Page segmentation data
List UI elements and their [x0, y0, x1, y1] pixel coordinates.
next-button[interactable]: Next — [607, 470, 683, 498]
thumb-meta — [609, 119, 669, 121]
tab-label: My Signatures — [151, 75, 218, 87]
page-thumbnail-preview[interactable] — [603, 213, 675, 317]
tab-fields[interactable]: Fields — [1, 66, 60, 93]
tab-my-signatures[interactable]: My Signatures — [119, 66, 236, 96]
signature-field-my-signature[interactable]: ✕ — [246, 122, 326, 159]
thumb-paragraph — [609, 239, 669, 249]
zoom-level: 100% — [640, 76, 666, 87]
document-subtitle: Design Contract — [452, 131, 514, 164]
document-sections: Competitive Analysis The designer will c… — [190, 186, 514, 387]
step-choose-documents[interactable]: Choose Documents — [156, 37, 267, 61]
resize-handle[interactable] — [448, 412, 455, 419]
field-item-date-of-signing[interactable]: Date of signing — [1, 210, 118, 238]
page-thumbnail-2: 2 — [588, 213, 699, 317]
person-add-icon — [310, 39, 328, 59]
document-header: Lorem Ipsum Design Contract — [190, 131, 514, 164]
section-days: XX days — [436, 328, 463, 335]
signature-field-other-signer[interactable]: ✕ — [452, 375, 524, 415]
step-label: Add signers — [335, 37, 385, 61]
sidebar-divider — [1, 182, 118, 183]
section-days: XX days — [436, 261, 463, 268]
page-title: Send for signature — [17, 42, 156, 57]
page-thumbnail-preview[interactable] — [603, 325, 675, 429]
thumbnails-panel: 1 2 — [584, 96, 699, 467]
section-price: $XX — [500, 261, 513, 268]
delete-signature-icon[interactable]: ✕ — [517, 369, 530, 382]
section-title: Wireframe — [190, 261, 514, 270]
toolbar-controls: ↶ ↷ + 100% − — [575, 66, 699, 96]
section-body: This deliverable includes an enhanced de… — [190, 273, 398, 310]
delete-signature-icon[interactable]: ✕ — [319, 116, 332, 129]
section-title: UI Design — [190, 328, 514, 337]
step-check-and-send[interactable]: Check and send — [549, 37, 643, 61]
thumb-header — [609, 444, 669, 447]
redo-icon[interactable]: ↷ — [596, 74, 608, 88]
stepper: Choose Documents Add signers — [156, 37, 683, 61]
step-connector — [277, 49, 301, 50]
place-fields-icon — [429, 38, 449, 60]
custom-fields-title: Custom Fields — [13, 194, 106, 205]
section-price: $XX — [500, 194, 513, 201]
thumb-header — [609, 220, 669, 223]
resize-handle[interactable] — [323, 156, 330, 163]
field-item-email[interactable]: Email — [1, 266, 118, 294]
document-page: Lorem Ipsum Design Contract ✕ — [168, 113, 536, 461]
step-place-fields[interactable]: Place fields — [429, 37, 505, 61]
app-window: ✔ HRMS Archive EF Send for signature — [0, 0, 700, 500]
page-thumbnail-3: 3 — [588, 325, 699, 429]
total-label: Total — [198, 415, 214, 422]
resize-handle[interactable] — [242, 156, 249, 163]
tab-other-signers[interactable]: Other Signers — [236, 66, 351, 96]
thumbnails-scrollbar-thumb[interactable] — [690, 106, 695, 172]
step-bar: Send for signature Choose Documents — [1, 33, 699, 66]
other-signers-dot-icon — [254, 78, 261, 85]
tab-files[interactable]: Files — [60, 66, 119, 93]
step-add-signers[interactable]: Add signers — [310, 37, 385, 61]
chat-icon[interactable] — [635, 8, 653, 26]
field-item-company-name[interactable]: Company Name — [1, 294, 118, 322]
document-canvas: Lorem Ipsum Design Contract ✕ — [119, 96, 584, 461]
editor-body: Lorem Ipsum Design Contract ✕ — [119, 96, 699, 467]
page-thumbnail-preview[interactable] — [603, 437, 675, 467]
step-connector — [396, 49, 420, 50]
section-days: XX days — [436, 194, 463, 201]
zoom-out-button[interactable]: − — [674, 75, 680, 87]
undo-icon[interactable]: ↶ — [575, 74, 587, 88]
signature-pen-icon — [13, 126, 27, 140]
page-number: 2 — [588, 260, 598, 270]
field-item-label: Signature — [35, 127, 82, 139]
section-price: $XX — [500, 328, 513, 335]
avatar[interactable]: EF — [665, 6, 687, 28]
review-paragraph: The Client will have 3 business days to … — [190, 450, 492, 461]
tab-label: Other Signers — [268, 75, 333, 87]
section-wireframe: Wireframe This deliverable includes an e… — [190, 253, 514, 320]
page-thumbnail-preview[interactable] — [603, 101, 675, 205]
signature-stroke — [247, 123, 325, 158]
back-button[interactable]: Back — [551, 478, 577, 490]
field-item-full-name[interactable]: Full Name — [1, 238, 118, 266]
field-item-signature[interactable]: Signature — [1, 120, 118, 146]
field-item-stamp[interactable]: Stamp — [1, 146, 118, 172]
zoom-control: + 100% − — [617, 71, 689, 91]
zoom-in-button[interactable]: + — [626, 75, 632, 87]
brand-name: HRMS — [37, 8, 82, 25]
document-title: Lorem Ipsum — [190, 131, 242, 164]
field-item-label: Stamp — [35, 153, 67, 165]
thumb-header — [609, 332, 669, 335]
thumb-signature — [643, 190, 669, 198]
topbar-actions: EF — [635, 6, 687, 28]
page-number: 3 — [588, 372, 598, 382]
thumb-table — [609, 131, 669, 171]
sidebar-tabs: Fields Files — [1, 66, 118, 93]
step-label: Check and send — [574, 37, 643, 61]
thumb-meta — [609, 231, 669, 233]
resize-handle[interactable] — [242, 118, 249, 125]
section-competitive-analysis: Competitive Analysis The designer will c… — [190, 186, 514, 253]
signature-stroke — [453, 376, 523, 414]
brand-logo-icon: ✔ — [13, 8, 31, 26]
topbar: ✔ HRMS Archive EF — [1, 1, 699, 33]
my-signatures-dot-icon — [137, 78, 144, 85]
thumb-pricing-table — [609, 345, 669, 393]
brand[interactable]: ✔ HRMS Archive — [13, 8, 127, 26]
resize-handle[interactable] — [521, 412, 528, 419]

- **About this exercise**:
Restate every record exactly, leaving nothing out.

- **Result of the task**:
List UI elements and their [x0, y0, x1, y1] pixel coordinates.
next-button[interactable]: Next — [607, 470, 683, 498]
thumb-meta — [609, 119, 669, 121]
tab-label: My Signatures — [151, 75, 218, 87]
page-thumbnail-preview[interactable] — [603, 213, 675, 317]
tab-fields[interactable]: Fields — [1, 66, 60, 93]
tab-my-signatures[interactable]: My Signatures — [119, 66, 236, 96]
signature-field-my-signature[interactable]: ✕ — [246, 122, 326, 159]
thumb-paragraph — [609, 239, 669, 249]
zoom-level: 100% — [640, 76, 666, 87]
document-subtitle: Design Contract — [452, 131, 514, 164]
document-sections: Competitive Analysis The designer will c… — [190, 186, 514, 387]
step-choose-documents[interactable]: Choose Documents — [156, 37, 267, 61]
resize-handle[interactable] — [448, 412, 455, 419]
field-item-date-of-signing[interactable]: Date of signing — [1, 210, 118, 238]
page-thumbnail-2: 2 — [588, 213, 699, 317]
person-add-icon — [310, 39, 328, 59]
document-header: Lorem Ipsum Design Contract — [190, 131, 514, 164]
section-days: XX days — [436, 328, 463, 335]
signature-field-other-signer[interactable]: ✕ — [452, 375, 524, 415]
step-label: Add signers — [335, 37, 385, 61]
sidebar-divider — [1, 182, 118, 183]
section-days: XX days — [436, 261, 463, 268]
page-title: Send for signature — [17, 42, 156, 57]
page-thumbnail-preview[interactable] — [603, 325, 675, 429]
thumbnails-panel: 1 2 — [584, 96, 699, 467]
section-price: $XX — [500, 261, 513, 268]
delete-signature-icon[interactable]: ✕ — [517, 369, 530, 382]
section-title: Wireframe — [190, 261, 514, 270]
toolbar-controls: ↶ ↷ + 100% − — [575, 66, 699, 96]
section-body: This deliverable includes an enhanced de… — [190, 273, 398, 310]
delete-signature-icon[interactable]: ✕ — [319, 116, 332, 129]
section-title: UI Design — [190, 328, 514, 337]
step-check-and-send[interactable]: Check and send — [549, 37, 643, 61]
thumb-header — [609, 444, 669, 447]
redo-icon[interactable]: ↷ — [596, 74, 608, 88]
stepper: Choose Documents Add signers — [156, 37, 683, 61]
step-connector — [277, 49, 301, 50]
place-fields-icon — [429, 38, 449, 60]
custom-fields-title: Custom Fields — [13, 194, 106, 205]
section-price: $XX — [500, 194, 513, 201]
thumb-header — [609, 220, 669, 223]
resize-handle[interactable] — [323, 156, 330, 163]
field-item-email[interactable]: Email — [1, 266, 118, 294]
document-page: Lorem Ipsum Design Contract ✕ — [168, 113, 536, 461]
step-place-fields[interactable]: Place fields — [429, 37, 505, 61]
app-window: ✔ HRMS Archive EF Send for signature — [0, 0, 700, 500]
page-thumbnail-3: 3 — [588, 325, 699, 429]
total-label: Total — [198, 415, 214, 422]
resize-handle[interactable] — [242, 156, 249, 163]
tab-other-signers[interactable]: Other Signers — [236, 66, 351, 96]
thumbnails-scrollbar-thumb[interactable] — [690, 106, 695, 172]
step-bar: Send for signature Choose Documents — [1, 33, 699, 66]
other-signers-dot-icon — [254, 78, 261, 85]
tab-files[interactable]: Files — [60, 66, 119, 93]
step-add-signers[interactable]: Add signers — [310, 37, 385, 61]
chat-icon[interactable] — [635, 8, 653, 26]
field-item-company-name[interactable]: Company Name — [1, 294, 118, 322]
document-canvas: Lorem Ipsum Design Contract ✕ — [119, 96, 584, 461]
editor-body: Lorem Ipsum Design Contract ✕ — [119, 96, 699, 467]
page-thumbnail-preview[interactable] — [603, 437, 675, 467]
step-connector — [396, 49, 420, 50]
section-days: XX days — [436, 194, 463, 201]
zoom-out-button[interactable]: − — [674, 75, 680, 87]
undo-icon[interactable]: ↶ — [575, 74, 587, 88]
signature-pen-icon — [13, 126, 27, 140]
page-number: 2 — [588, 260, 598, 270]
field-item-label: Signature — [35, 127, 82, 139]
section-price: $XX — [500, 328, 513, 335]
avatar[interactable]: EF — [665, 6, 687, 28]
review-paragraph: The Client will have 3 business days to … — [190, 450, 492, 461]
tab-label: Other Signers — [268, 75, 333, 87]
section-wireframe: Wireframe This deliverable includes an e… — [190, 253, 514, 320]
page-thumbnail-preview[interactable] — [603, 101, 675, 205]
signature-stroke — [247, 123, 325, 158]
back-button[interactable]: Back — [551, 478, 577, 490]
field-item-full-name[interactable]: Full Name — [1, 238, 118, 266]
field-item-signature[interactable]: Signature — [1, 120, 118, 146]
field-item-stamp[interactable]: Stamp — [1, 146, 118, 172]
zoom-control: + 100% − — [617, 71, 689, 91]
zoom-in-button[interactable]: + — [626, 75, 632, 87]
brand-name: HRMS — [37, 8, 82, 25]
document-title: Lorem Ipsum — [190, 131, 242, 164]
field-item-label: Stamp — [35, 153, 67, 165]
thumb-header — [609, 332, 669, 335]
thumb-signature — [643, 190, 669, 198]
topbar-actions: EF — [635, 6, 687, 28]
page-number: 3 — [588, 372, 598, 382]
thumb-table — [609, 131, 669, 171]
sidebar-tabs: Fields Files — [1, 66, 118, 93]
step-label: Check and send — [574, 37, 643, 61]
thumb-meta — [609, 231, 669, 233]
resize-handle[interactable] — [242, 118, 249, 125]
section-competitive-analysis: Competitive Analysis The designer will c… — [190, 186, 514, 253]
signature-stroke — [453, 376, 523, 414]
brand-logo-icon: ✔ — [13, 8, 31, 26]
topbar: ✔ HRMS Archive EF — [1, 1, 699, 33]
my-signatures-dot-icon — [137, 78, 144, 85]
thumb-pricing-table — [609, 345, 669, 393]
brand[interactable]: ✔ HRMS Archive — [13, 8, 127, 26]
resize-handle[interactable] — [521, 412, 528, 419]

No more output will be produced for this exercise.